The End of Athens by Anthony Karakai

The End of Athens by Anthony Karakai
Publisher: Trident Media Group
Genre: Sci-Fi/Fantasy, YA
Length: Full Length (300 Pages)
Age Recommendation: 14+
Rating: 3 Stars
Reviewed by Cyclamen

In the year 2091, humans have lost the ability to dream. After decades of financial and social depression, dreams and aspirations have become a recessive gene—an impossibility of the modern mind.

Greece is one of the worst social and economic disaster zones, and all hope of a better future has been lost. One young man, Nikos, discovers that he is not like everybody else—there is something different about him.

Believing that he may be going crazy, he soon discovers that he is the only person in Greece who has inherited the ability to dream. Time is running out as the government continues its tirade of corruption and suppression against the people, and Nikos must find a way to teach others how to dream so that once more society can free itself from the shackles of mental slavery.

Nikos lives in Athens in the year 2091, and he is the only person in Greece who has inherited the ability to dream. Wars and decades of financial and social depression have left society crippled with no hope and no dreams for a better world. Nikos believes that “we are stuck in an era without purpose, a time capsule without significance and a period without cause.”

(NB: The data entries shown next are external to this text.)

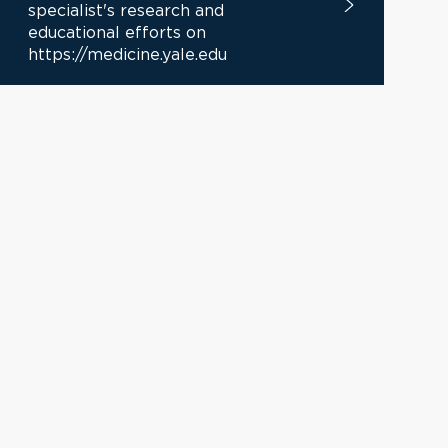
specialist's research and
educational efforts on
https://medicine.yale.edu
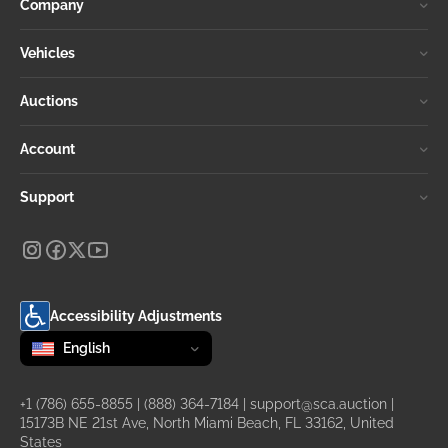
Company
Vehicles
Auctions
Account
Support
Accessibility Adjustments
Change language
selected
English
+1 (786) 655-8855
|
(888) 364-7184
|
support@sca.auction
|
15173B NE 21st Ave, North Miami Beach, FL 33162, United
States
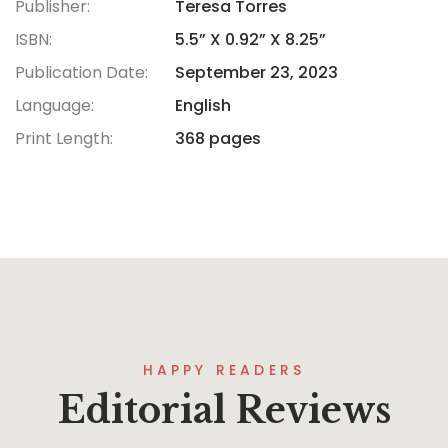
Publisher:
Teresa Torres
ISBN:
5.5” X 0.92” X 8.25”
Publication Date:
September 23, 2023
Language:
English
Print Length:
368 pages
HAPPY READERS
Editorial Reviews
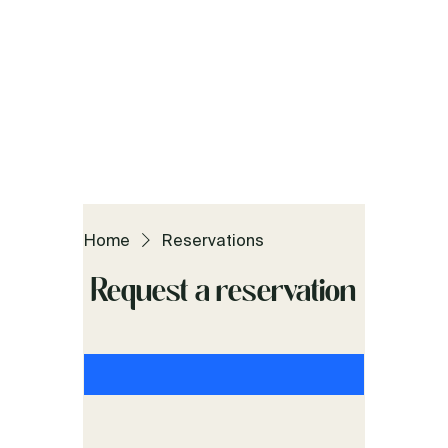
Home
Reservations
Request a reservation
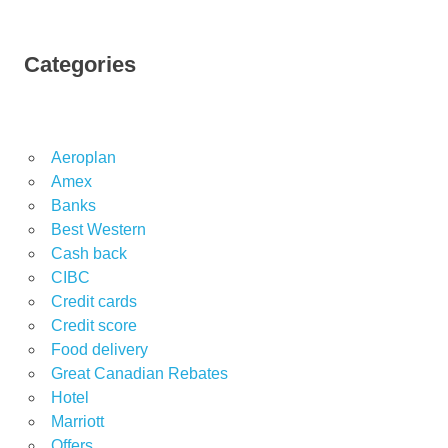
Categories
Aeroplan
Amex
Banks
Best Western
Cash back
CIBC
Credit cards
Credit score
Food delivery
Great Canadian Rebates
Hotel
Marriott
Offers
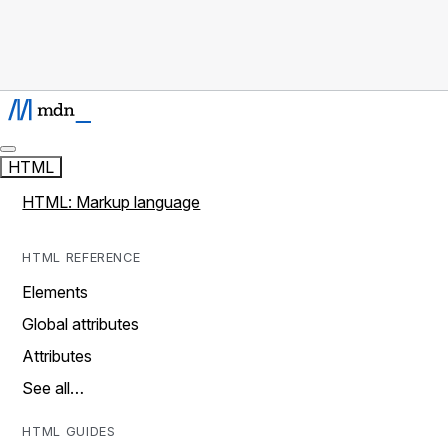
HTML
HTML: Markup language
HTML REFERENCE
Elements
Global attributes
Attributes
See all…
HTML GUIDES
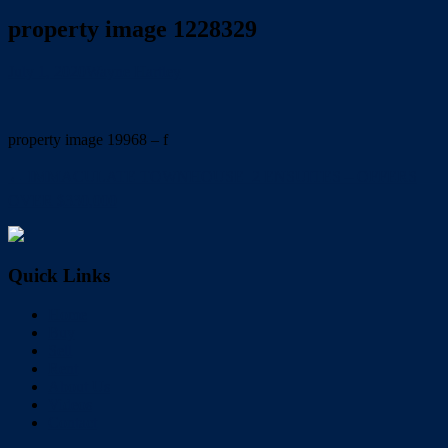
property image 1228329
July 1, 2020
Wayne Hartley
property image 19968 – f
← IMMACULATE TOWNHOUSE  2 ENSUITES – OFFERS
OVER $330,000
Quick Links
Home
Buy
Sell
Rent
About Us
Videos
Contact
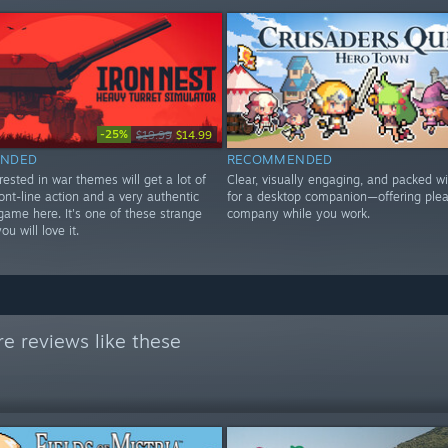
-25%
$19.99
$14.99
NDED
RECOMMENDED
ested in war themes will get a lot of
Clear, visually engaging, and packed wi
ont-line action and a very authentic
for a desktop companion—offering ple
 game here. It's one of these strange
company while you work.
u will love it.
e reviews like these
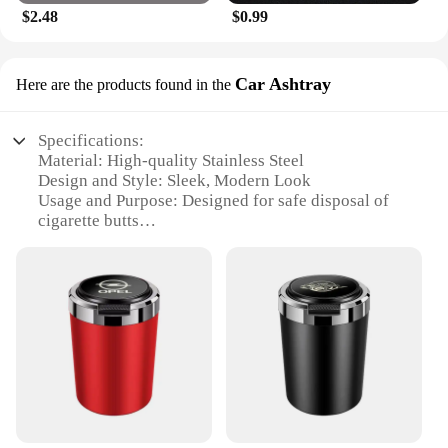
$2.48
$0.99
Car Ashtray
Here are the products found in the
Specifications:
Material: High-quality Stainless Steel
Design and Style: Sleek, Modern Look
Usage and Purpose: Designed for safe disposal of
cigarette butts
Typical Adaptive Scenario: Ideal for use in cars,
offices, or any indoor space
Shape or Size or Weight or Quantity: Compact,
lightweight, and easy to carry
Performance and Property: Equipped with a lid to
prevent odors and spills
Features:
**Durable Construction and Design**
Crafted from premium stainless steel, the
ACCESORIOS CAR Car Ashtray combines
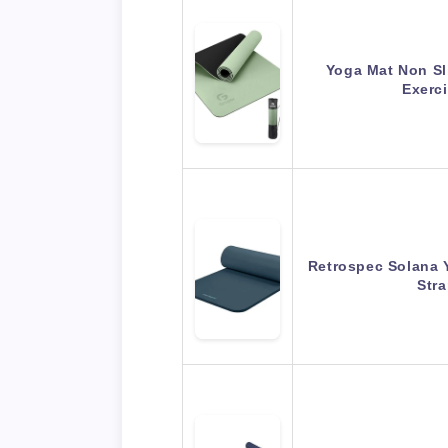
Yoga Mat Non Sli
Exerc
Retrospec Solana 
Str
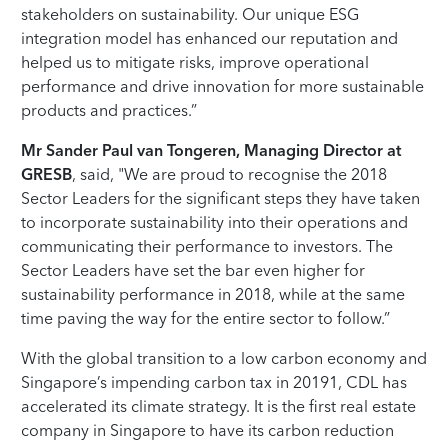
stakeholders on sustainability. Our unique ESG
integration model has enhanced our reputation and
helped us to mitigate risks, improve operational
performance and drive innovation for more sustainable
products and practices.”
Mr Sander Paul van Tongeren, Managing Director at
GRESB
, said, "We are proud to recognise the 2018
Sector Leaders for the significant steps they have taken
to incorporate sustainability into their operations and
communicating their performance to investors. The
Sector Leaders have set the bar even higher for
sustainability performance in 2018, while at the same
time paving the way for the entire sector to follow.”
With the global transition to a low carbon economy and
Singapore’s impending carbon tax in 20191, CDL has
accelerated its climate strategy. It is the first real estate
company in Singapore to have its carbon reduction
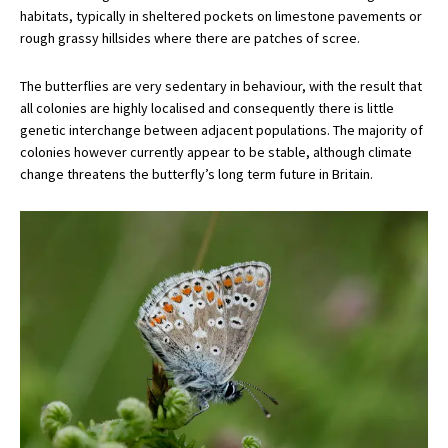
habitats, typically in sheltered pockets on limestone pavements or
rough grassy hillsides where there are patches of scree.
The butterflies are very sedentary in behaviour, with the result that
all colonies are highly localised and consequently there is little
genetic interchange between adjacent populations. The majority of
colonies however currently appear to be stable, although climate
change threatens the butterfly’s long term future in Britain.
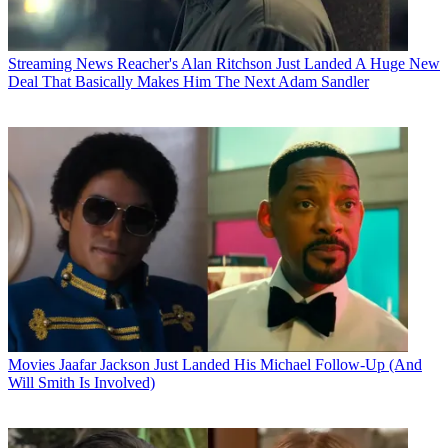
Streaming News
Reacher's Alan Ritchson Just Landed A Huge New
Deal That Basically Makes Him The Next Adam Sandler
Movies
Jaafar Jackson Just Landed His Michael Follow-Up (And
Will Smith Is Involved)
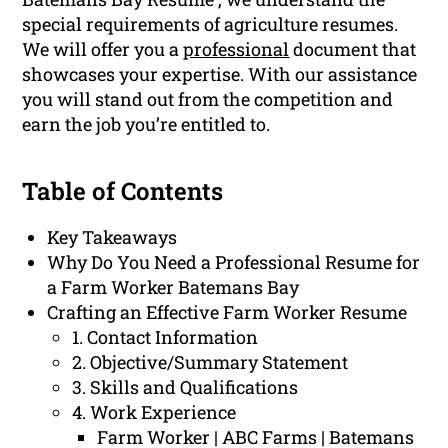
special requirements of agriculture resumes.
We will offer you a
professional
document that
showcases your expertise. With our assistance
you will stand out from the competition and
earn the job you’re entitled to.
Table of Contents
Key Takeaways
Why Do You Need a Professional Resume for
a Farm Worker Batemans Bay
Crafting an Effective Farm Worker Resume
1. Contact Information
2. Objective/Summary Statement
3. Skills and Qualifications
4. Work Experience
Farm Worker | ABC Farms | Batemans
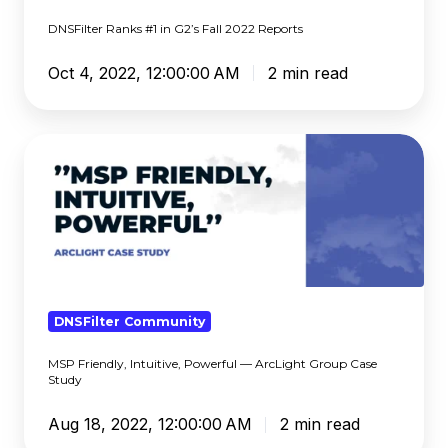
DNSFilter Ranks #1 in G2’s Fall 2022 Reports
Oct 4, 2022, 12:00:00 AM
2 min read
MSP
Friendly,
Intuitive,
Powerful
—
ArcLight
Group
Case
DNSFilter Community
Study
MSP Friendly, Intuitive, Powerful — ArcLight Group Case
Study
Aug 18, 2022, 12:00:00 AM
2 min read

Nikos starts having dreams when he is twenty. At first he thinks he is going crazy, and he keeps his visions a secret so that he won’t be institutionalized. He goes on a college field trip to gather statistical data about other small communities outside Athens, and he sees utter desolation everywhere. He is given a book about dreams and begins to study the science behind them. Eventually, the things he dreams begin to happen.

Anthony Karakai has written a first person account of what it would be like to be the only person able to dream. This story revolves around Nikos’s search for answers about his dreams, about his life, about his role in the revolution to end the despair in Athens. I have rated this book at 14+ simply because the philosophical discussions and the allegorical language might be difficult for younger readers. This is a powerful book about what it means to have hope. It also shows dramatically the impact that one single person can have, if that person is willing to teach and share. Corruption and suppression can be brought down if people just have the ability to share their dreams for a better tomorrow.

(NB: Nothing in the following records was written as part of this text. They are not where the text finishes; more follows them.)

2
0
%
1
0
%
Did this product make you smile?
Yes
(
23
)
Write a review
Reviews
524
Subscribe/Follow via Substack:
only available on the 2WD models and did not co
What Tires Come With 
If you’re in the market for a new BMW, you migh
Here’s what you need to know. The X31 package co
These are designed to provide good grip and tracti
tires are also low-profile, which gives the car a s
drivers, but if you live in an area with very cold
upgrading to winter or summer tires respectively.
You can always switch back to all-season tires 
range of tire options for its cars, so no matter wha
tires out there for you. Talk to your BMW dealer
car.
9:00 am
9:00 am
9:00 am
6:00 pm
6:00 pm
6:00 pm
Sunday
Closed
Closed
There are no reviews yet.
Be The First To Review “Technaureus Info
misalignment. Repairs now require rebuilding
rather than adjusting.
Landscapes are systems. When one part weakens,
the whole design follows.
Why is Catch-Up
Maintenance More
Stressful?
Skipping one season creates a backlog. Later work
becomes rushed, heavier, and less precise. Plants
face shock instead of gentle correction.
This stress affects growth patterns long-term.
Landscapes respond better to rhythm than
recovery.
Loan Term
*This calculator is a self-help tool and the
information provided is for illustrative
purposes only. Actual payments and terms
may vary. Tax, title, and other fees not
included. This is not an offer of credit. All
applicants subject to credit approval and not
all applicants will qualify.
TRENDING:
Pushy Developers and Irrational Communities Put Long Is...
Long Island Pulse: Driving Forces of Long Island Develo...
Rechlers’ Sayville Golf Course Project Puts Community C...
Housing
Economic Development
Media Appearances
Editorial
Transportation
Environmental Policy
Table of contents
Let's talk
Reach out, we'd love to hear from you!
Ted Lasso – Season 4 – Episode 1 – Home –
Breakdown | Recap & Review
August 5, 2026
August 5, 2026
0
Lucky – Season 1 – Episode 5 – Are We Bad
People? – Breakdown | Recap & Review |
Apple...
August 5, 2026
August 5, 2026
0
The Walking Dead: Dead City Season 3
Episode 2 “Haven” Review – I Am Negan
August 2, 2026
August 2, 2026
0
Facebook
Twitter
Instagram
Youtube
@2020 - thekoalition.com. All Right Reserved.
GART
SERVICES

I recommend this book to any who wonders what the world might be like in the future. Bombs and guns are no match for the dreams of the many, and those dreams start with one or two individuals. Each of us can make a difference.

Vagabond by Anthony Karakai

Vagabond by Anthony Karakai
Publisher: Trident Media Group
Genre: Contemporary, YA
Length: Full Length (220 Pages)
Age Recommendation: 16+
Rating: 3.5 Stars
Reviewed by Cyclamen

A fable about following your heart, ‘Vagabond’ explores the concept of destiny and what it means to be an individual in a world increasingly cliché. Leonardo spins a globe to begin his backpacking adventure, and before too long he engages in a world of travellers, all searching to find and define their own happiness.

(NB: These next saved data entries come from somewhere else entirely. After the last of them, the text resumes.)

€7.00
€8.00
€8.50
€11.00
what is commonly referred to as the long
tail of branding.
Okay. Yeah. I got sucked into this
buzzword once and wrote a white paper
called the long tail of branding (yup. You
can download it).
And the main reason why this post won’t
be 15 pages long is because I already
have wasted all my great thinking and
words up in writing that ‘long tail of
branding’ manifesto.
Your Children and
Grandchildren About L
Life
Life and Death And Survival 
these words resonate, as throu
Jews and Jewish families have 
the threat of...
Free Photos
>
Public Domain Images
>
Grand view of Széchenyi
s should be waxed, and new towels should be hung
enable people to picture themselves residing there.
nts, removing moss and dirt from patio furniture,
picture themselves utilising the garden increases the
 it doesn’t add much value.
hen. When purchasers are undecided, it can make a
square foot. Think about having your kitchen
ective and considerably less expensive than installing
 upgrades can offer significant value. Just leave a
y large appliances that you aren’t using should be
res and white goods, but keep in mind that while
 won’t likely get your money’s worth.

The course of human history is changed forever as three seemingly unrelated lives impact on one another, with the universe dictating the transcendence of energy between the three as an ultimate revelation unfolds.

Three lives impact each other in miraculous ways in this fable about following your heart. Rafael, a tobacco farmer from Ecuador, dreams of foreign lands as he plants his tobacco. Even as a young boy he had been labeled as an old soul who would amount to great things. “Known in his village as a wise, kind soul, the local villagers and commuters would stop by to seek his advice on a broad range of matters.” After many years Rafael discovers that he has lost his way. He realizes that “there comes a point in our lives where we need to reassess what it is we are living for.” With that he heads into the Amazon forest. He is bitten by an anaconda who tells him that “in death, your potential will be realized.” Four days later, Rafael dies, and the reader is told that “energy that is deemed too important by the cosmos will be transcended even in death; its force will remain impenetrably fostered and in due time, that same force will be harvested elsewhere, manifesting its potential and fulfilling its ultimate destiny.”

Anthony Karakai has written a lovely fable. The story wanders next to Leonardo, a twenty-year old looking for life’s meaning, for a way to craft his life. His journey takes him first to Costa Rica where he bonds with a group of ex-pats. From there he wanders into South America, meeting Carmen, and coming to Rafael’s tobacco farm. When Rafael’s widow Carlotta meets Leonardo, he seems familiar to her. “For the first time in a while, Carlotta looked out her kitchen window and smiled; the spirit of Rafael was present.”

The story meanders along, and it took me awhile to see the connection between the beginning with Rafael and then the switch to Leonardo. But once I found that connection, the story became magical. I really enjoyed meeting Rafael, Leonardo, and Carmen and it was wonderful to discovery the bonds between them. I put the age recommendation at 16+ just because of the depth of the philosophy and the complexity of the vocabulary. I was surprised that it was listed as young adult because I think that the fable becomes richer when the reader has some life experiences to bring to the reading.

This is a great read for anyone who has wondered about the meaning and purpose of life, either individually or more globally. The topics are handled with compassion and wisdom. I found it exciting to watch “the transcendence of energy through the universe.”